• **What the exercise asks**
Pictures excluded, reproduce exactly the lines below from the one with "Ziarnistość decyduje o" through the one with "atemporales. La obra invita a los espec", both included.

• **Extracted page text data**
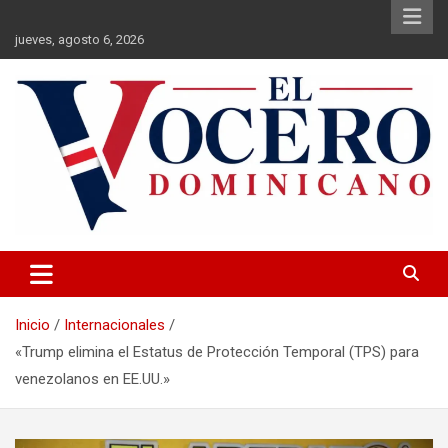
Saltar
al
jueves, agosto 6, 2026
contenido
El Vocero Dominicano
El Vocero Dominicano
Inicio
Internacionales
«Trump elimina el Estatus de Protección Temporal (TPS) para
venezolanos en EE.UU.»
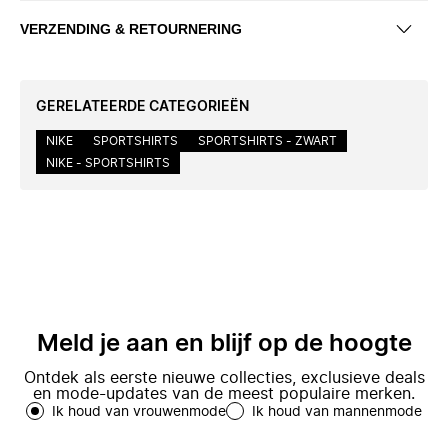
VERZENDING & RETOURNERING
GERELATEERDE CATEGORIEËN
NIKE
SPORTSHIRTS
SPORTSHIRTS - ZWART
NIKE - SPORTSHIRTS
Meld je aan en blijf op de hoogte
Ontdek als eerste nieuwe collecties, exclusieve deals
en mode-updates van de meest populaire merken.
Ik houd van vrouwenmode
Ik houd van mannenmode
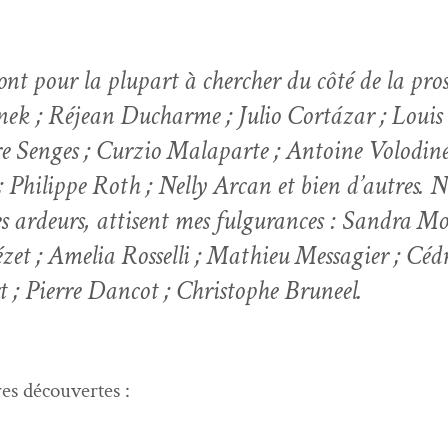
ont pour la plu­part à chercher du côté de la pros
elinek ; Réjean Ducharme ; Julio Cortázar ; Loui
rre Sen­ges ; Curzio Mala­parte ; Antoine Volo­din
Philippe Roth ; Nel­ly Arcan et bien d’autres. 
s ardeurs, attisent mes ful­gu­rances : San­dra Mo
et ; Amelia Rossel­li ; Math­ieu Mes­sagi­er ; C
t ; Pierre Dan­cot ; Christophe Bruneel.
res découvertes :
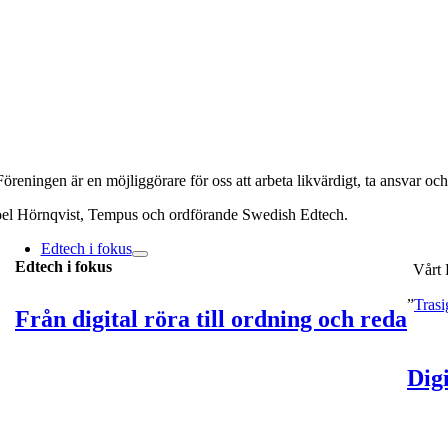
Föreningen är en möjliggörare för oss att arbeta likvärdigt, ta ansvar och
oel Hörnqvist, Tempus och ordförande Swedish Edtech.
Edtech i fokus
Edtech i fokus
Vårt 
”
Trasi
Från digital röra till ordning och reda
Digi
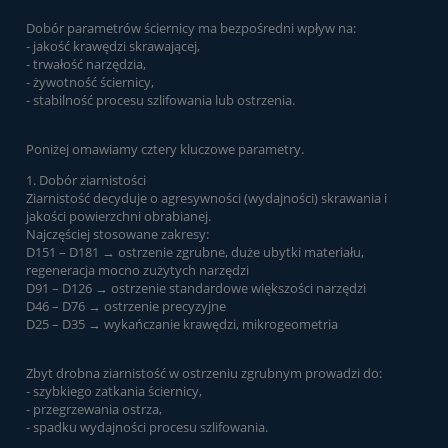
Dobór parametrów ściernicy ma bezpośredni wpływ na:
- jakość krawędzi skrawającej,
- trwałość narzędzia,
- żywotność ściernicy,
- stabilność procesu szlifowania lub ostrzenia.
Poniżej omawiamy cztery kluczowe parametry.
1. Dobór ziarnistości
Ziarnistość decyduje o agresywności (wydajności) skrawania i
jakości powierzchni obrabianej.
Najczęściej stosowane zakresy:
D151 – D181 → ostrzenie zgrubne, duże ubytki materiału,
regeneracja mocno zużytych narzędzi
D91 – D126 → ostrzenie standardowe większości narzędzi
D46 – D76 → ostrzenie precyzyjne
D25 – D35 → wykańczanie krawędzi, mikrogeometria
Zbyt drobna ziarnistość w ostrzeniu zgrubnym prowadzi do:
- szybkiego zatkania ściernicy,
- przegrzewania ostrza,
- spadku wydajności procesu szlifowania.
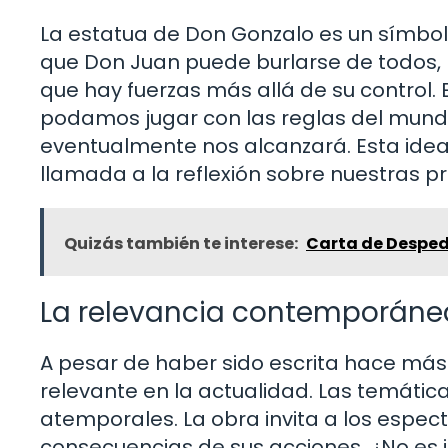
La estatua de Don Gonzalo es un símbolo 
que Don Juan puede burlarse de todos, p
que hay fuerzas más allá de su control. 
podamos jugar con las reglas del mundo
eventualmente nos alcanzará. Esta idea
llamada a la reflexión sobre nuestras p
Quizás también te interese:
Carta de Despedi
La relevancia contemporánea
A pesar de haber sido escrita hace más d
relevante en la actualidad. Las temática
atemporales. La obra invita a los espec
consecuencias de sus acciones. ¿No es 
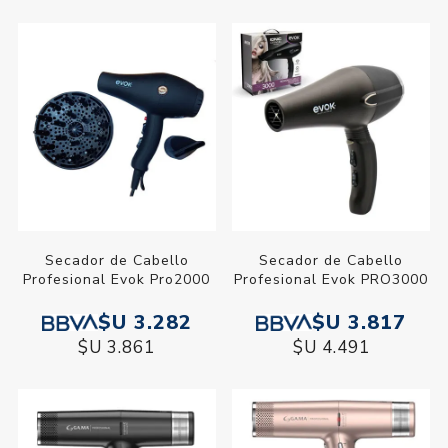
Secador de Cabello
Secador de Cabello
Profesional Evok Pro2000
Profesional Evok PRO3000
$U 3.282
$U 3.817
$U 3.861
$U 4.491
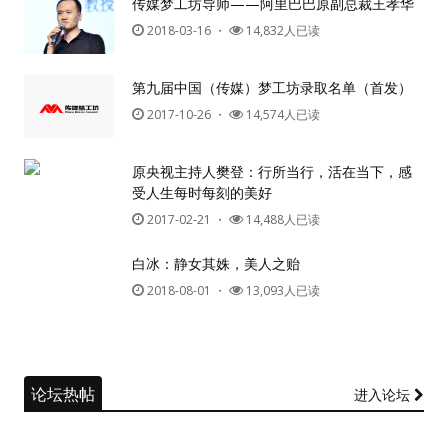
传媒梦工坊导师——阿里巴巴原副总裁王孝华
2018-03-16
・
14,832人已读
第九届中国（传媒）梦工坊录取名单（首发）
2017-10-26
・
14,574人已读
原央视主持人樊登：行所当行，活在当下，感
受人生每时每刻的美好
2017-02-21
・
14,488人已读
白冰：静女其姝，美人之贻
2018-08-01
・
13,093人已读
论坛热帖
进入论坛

• **Exercise answer**
Ziarnistość decyduje o agresywności (wydajności) skrawania i
jakości powierzchni obrabianej.
Najczęściej stosowane zakresy:
D151 – D181 → ostrzenie zgrubne, duże ubytki materiału,
regeneracja mocno zużytych narzędzi
D91 – D126 → ostrzenie standardowe większości narzędzi
D46 – D76 → ostrzenie precyzyjne
D25 – D35 → wykańczanie krawędzi, mikrogeometria
Zbyt drobna ziarnistość w ostrzeniu zgrubnym prowadzi do:
- szybkiego zatkania ściernicy,
- przegrzewania ostrza,
- spadku wydajności procesu szlifowania.
La estatua de Don Gonzalo es un símbolo 
que Don Juan puede burlarse de todos, p
que hay fuerzas más allá de su control. 
podamos jugar con las reglas del mundo
eventualmente nos alcanzará. Esta idea
llamada a la reflexión sobre nuestras p
Quizás también te interese:
Carta de Despedi
La relevancia contemporánea
A pesar de haber sido escrita hace más d
relevante en la actualidad. Las temática
atemporales. La obra invita a los espec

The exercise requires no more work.